Dutch girls outperform boys in secondary and higher education, according to recent figures released by Statistics Netherlands. On 1 January 2014, the population in the Netherlands included 2.5 million boys and 2.4 million girls under the age of 25. More boys than girls require support in education. Nearly three times as many boys as girls attend special education schools.
Behavioural end educational problems occur more frequently among boys. As a result, boys are more likely to repeat a year at school or drop out. Last year, 1 in every 10 young men in the age category 18-24 did not have a starter qualification, versus nearly 7 percent of their female peers.
Based on the results of the Cito exam, boys and girls perform equally well in primary education. In secondary education, however, more girls than boys attend higher general secondary education (havo) or pre-university education (vwo). Subsequently, girls also constitute a majority in higher vocational education (hbo) and university (wo) and they also graduate faster.
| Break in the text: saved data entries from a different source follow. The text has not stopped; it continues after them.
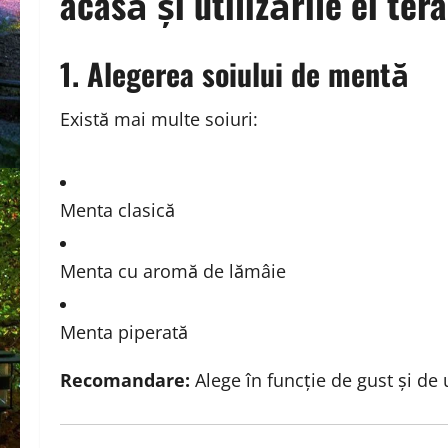
acasă și utilizările ei ter
1. Alegerea soiului de mentă
Există mai multe soiuri:
Menta clasică
Menta cu aromă de lămâie
Menta piperată
Recomandare:
Alege în funcție de gust și de u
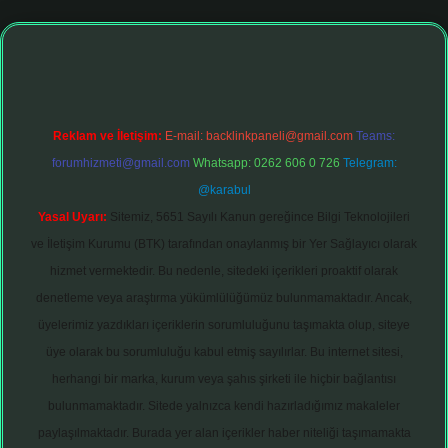
Reklam ve İletişim:
E-mail:
backlinkpaneli@gmail.com
Teams:
forumhizmeti@gmail.com
Whatsapp: 0262 606 0 726
Telegram:
@karabul
Yasal Uyarı:
Sitemiz, 5651 Sayılı Kanun gereğince Bilgi Teknolojileri
ve İletişim Kurumu (BTK) tarafından onaylanmış bir Yer Sağlayıcı olarak
hizmet vermektedir. Bu nedenle, sitedeki içerikleri proaktif olarak
denetleme veya araştırma yükümlülüğümüz bulunmamaktadır. Ancak,
üyelerimiz yazdıkları içeriklerin sorumluluğunu taşımakta olup, siteye
üye olarak bu sorumluluğu kabul etmiş sayılırlar. Bu internet sitesi,
herhangi bir marka, kurum veya şahıs şirketi ile hiçbir bağlantısı
bulunmamaktadır. Sitede yalnızca kendi hazırladığımız makaleler
paylaşılmaktadır. Burada yer alan içerikler haber niteliği taşımamakta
More girls opt for scientific studies
Typically, young boys are better at arithmetic while girls are better at languages. This phenomenon is corroborated by the Cito test results. Boys perform better in arithmetic maths and girls have better linguistic skills. During and after the secondary-school period, boys more often opt for science-related subjects. The interest in science has grown among girls in the Netherlands in recent years but is still relatively small compared to other European countries.